Why, it seems that almost every weather report is now like the boy who cried wolf. It’s not just going to rain; there will be strong possibilities of hail, and who knows what else they may add to that. They want clicks, so the best way to get that is to yell that the sky is falling.
The second group of people is taxpayers in Kerrville who are too cheap to install, at a minimum, a warning system to alert people. The sirens are a bit on the expensive side; tornado sirens can cost $20,000 to $30,000 each to install. And that doesn’t include yearly maintenance costs.
We do have alarms on our phones that go off, but they go off so often that if most are like me, they turn them off. If I could figure out how to turn off the Trump alarm, I would.
You probably got an emergency alert from President Donald Trump on your phone on Wednesday afternoon. It’s a test of a new alert system that’s supposed to be used in very specific circumstances to communicate with the public via cell phones
The wireless test message read “Presidential Alert” and included a clear warning that it was just a test, per FEMA: “THIS IS A TEST of the National Wireless Emergency Alert System. No action is needed.” It was transmitted in both English and Spanish. Cell towers broadcast the test for about half an hour, during which time most cell phones that were switched on and within range of an active cell tower got the test message.
Gregg Abbott spent $11 billion on border patrol. How many lives did that save? A small amount of the taxpayers’ money could have made a significant difference.
The third group of people may be the most crucial ones: the owners of the camps and the people who live by the river. A worker at one of the camps stayed up to monitor the river, and when he noticed that the river was rapidly rising, he alerted the owner, and they managed to get everyone out safely.
It was about 1 a.m. on the Fourth of July when the facilities manager at a central Texas summer camp saw water from the Guadalupe River steadily rising amid a deluge of rain.
Aroldo Barrera notified his boss, who had been monitoring reports of the storms approaching Presbyterian Mo-Ranch Assembly, a recreation destination where an intercultural youth conference had been called off early just hours earlier.
Despite an absence of warning by local authorities, camp officials acted quickly on their own, relocating about 70 children and adults staying overnight in a building near the river. With the kids safe, camp leaders including President and CEO Tim Huchton were able to avoid the catastrophe that hit at least one other camp near Hunt, where the 500-acre Mo-Ranch is located.
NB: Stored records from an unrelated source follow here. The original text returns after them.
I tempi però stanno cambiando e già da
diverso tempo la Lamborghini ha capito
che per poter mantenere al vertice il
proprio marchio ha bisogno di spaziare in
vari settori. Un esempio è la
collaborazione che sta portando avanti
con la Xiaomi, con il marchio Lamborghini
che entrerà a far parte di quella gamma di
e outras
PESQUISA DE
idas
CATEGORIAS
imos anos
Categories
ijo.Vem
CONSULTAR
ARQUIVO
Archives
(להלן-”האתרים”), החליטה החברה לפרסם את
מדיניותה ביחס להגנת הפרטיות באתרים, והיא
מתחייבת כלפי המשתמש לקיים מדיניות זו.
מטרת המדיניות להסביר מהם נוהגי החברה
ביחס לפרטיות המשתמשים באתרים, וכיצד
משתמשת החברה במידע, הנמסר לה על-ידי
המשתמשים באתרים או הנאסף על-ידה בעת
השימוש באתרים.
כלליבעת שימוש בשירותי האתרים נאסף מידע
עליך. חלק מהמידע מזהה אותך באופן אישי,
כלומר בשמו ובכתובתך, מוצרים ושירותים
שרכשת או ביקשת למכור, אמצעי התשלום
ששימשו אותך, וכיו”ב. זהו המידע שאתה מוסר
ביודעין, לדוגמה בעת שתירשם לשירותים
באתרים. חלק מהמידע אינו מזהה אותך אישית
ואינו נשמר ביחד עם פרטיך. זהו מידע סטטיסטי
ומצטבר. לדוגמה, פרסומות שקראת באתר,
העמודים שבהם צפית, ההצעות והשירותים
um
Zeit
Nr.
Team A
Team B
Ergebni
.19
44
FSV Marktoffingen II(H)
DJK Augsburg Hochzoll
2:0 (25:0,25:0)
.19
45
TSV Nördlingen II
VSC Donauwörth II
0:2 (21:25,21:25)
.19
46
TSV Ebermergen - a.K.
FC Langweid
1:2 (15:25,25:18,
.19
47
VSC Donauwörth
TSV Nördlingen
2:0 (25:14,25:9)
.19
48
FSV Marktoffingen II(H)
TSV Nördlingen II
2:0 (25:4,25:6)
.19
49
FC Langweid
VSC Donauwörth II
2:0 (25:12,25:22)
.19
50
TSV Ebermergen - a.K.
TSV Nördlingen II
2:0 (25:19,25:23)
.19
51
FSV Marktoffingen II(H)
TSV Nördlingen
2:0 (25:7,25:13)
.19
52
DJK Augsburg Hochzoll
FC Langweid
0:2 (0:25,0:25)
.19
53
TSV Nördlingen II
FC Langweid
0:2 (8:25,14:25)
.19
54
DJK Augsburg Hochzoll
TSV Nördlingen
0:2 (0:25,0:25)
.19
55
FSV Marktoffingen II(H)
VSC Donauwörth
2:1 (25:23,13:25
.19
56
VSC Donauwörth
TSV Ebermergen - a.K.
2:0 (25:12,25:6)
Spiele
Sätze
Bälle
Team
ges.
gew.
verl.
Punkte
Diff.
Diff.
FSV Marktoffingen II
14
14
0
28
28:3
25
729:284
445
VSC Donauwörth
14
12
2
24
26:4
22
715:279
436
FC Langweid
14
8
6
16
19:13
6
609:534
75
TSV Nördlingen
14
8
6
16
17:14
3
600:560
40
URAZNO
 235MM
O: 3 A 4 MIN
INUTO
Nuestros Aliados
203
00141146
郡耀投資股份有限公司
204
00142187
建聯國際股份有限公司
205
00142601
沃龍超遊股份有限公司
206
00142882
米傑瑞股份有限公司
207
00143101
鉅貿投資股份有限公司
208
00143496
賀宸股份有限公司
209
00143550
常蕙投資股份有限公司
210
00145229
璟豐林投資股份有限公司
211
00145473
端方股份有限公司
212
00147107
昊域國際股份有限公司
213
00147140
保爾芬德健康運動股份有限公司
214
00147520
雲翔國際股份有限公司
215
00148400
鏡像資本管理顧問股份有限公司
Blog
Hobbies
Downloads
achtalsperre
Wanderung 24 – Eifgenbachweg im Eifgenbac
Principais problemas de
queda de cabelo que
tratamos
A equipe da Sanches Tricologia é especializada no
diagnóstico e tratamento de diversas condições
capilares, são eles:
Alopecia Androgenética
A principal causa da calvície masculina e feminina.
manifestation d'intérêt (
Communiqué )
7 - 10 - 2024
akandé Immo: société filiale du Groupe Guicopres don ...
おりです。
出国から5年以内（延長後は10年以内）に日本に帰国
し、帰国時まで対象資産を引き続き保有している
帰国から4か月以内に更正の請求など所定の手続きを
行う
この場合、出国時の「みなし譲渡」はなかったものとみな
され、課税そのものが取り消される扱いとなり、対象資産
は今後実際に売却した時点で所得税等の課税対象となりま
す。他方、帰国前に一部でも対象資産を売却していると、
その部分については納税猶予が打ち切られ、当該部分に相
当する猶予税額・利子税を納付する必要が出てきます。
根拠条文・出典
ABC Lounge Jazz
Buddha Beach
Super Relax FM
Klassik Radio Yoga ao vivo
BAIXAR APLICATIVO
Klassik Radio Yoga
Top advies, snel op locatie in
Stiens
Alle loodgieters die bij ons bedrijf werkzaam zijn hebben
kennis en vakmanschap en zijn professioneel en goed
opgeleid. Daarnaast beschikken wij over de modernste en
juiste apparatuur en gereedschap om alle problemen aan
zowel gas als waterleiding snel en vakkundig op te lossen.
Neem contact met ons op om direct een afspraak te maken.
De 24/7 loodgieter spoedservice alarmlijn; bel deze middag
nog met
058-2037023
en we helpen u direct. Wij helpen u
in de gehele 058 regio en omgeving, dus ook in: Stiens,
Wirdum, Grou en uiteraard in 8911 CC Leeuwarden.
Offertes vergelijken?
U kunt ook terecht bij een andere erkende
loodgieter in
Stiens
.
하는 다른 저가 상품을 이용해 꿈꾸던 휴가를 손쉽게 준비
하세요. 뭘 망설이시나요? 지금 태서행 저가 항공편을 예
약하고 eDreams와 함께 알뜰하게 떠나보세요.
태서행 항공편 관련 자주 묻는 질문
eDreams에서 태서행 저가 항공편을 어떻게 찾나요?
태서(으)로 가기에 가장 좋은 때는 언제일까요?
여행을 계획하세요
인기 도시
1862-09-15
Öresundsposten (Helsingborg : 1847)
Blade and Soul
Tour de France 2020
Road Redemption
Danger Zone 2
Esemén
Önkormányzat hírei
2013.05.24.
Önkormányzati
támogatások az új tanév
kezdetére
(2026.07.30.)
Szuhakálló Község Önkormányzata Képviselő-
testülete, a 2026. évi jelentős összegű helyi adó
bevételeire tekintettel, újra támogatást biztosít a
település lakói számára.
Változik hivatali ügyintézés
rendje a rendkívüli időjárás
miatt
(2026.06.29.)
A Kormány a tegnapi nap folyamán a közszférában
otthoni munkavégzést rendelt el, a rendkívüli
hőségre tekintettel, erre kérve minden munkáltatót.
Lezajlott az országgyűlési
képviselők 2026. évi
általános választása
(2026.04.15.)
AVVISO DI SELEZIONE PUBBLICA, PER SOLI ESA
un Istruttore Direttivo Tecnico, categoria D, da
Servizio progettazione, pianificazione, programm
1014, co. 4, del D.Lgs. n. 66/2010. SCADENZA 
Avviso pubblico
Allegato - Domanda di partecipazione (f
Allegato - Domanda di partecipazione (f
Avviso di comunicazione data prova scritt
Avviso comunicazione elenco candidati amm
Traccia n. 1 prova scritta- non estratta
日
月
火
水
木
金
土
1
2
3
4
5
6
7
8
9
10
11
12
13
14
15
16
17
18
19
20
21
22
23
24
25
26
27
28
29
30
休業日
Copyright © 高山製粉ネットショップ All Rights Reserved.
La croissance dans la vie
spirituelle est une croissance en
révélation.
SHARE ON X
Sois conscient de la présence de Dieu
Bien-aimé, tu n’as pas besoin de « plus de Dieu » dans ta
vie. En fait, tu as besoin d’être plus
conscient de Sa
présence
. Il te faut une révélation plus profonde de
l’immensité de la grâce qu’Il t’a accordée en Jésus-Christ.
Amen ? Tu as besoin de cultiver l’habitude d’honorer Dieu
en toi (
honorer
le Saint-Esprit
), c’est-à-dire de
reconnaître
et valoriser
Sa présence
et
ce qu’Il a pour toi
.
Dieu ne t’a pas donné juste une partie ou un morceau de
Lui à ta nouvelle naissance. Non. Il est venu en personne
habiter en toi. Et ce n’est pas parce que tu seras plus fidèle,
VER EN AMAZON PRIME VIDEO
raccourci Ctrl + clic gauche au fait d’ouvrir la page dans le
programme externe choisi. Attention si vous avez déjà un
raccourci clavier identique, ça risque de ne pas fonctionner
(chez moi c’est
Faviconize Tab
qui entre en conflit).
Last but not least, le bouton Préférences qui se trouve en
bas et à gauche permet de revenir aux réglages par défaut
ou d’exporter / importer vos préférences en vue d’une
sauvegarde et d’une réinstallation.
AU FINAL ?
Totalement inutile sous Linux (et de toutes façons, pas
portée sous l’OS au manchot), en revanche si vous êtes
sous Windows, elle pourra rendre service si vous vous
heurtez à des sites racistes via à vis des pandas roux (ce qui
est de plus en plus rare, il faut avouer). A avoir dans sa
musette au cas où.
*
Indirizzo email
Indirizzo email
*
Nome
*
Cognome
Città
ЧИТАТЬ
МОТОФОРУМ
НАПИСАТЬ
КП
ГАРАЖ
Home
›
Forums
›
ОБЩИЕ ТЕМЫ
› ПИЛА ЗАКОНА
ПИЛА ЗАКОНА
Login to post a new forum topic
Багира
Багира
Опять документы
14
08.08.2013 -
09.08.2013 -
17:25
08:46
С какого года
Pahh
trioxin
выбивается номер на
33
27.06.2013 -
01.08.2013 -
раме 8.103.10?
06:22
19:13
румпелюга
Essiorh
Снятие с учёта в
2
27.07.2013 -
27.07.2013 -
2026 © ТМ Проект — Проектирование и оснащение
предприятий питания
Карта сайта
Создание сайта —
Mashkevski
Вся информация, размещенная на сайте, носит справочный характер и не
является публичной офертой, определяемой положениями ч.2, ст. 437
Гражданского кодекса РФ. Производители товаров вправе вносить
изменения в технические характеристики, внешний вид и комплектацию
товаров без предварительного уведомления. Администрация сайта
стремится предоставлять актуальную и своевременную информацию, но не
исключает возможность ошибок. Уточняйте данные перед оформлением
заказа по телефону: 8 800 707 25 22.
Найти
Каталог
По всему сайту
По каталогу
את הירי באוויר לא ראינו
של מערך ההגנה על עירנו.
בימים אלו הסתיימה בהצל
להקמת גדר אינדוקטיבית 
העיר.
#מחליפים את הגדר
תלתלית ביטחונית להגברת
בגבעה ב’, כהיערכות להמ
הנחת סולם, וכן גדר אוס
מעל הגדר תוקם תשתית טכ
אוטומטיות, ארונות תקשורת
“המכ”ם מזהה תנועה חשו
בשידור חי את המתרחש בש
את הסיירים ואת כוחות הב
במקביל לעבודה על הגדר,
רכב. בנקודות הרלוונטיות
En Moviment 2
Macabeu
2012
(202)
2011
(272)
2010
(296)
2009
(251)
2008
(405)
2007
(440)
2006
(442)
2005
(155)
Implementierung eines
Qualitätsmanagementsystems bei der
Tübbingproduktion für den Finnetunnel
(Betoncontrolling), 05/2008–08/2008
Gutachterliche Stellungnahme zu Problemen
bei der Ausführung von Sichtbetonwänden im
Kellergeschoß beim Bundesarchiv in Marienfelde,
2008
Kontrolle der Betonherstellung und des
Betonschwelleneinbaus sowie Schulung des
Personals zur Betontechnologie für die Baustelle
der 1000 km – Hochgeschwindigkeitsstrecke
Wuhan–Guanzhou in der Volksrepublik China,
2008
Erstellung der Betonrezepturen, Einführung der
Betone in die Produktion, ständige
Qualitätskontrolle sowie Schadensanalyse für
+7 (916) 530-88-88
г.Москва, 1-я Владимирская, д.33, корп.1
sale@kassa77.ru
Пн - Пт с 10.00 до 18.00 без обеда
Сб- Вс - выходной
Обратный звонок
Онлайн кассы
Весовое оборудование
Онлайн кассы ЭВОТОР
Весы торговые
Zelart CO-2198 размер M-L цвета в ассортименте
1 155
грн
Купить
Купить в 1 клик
“They helped them pack up,” Lisa Winters, communications director for Mo-Ranch, told The Associated Press on Sunday. “They got them up, they got them out, put them up on higher ground.”
Finally, Trump and his merry men and women of incompetent fools. I mentioned above the presidential alarm; a timely presidential alarm may have saved many of the people who were swept up by the wall of water that washed them away. Most people don’t turn off their phones, and those alarms can wake up the dead. However, Trump is eliminating FEMA, so I’m unsure if those presidential alarms will be around for much longer. Would those vacancies that existed have made a difference? Trump would never admit it, even if he knew it were true.

Texas officials are now considering a warning system, will it be all talk but no action later? Time will tell.
Lt. Gov. Dan Patrick told Fox News on July 7 that he and Gov. Greg Abbott have discussed paying for siren warning systems along river communities prone to flash flooding.
“Had we had sirens along this area, up and down … that would’ve blown very loudly,” he told the news channel, “it’s possible that that would’ve saved some of these lives.”
Dogs are not expensive, but I’m not sure if all of them would do as at least one of them did to save their owner.
Just saw an interview of a guy that was in a camper caught in the flood in Texas. The reporter asked him how he got out. He pointed and said his dog woke him up and wouldn’t leave him alone. So he decided to get up and check outside. If it hadn’t been for his dog, he probably would’ve been swept away. Thirty rvs in one park alone were washed away.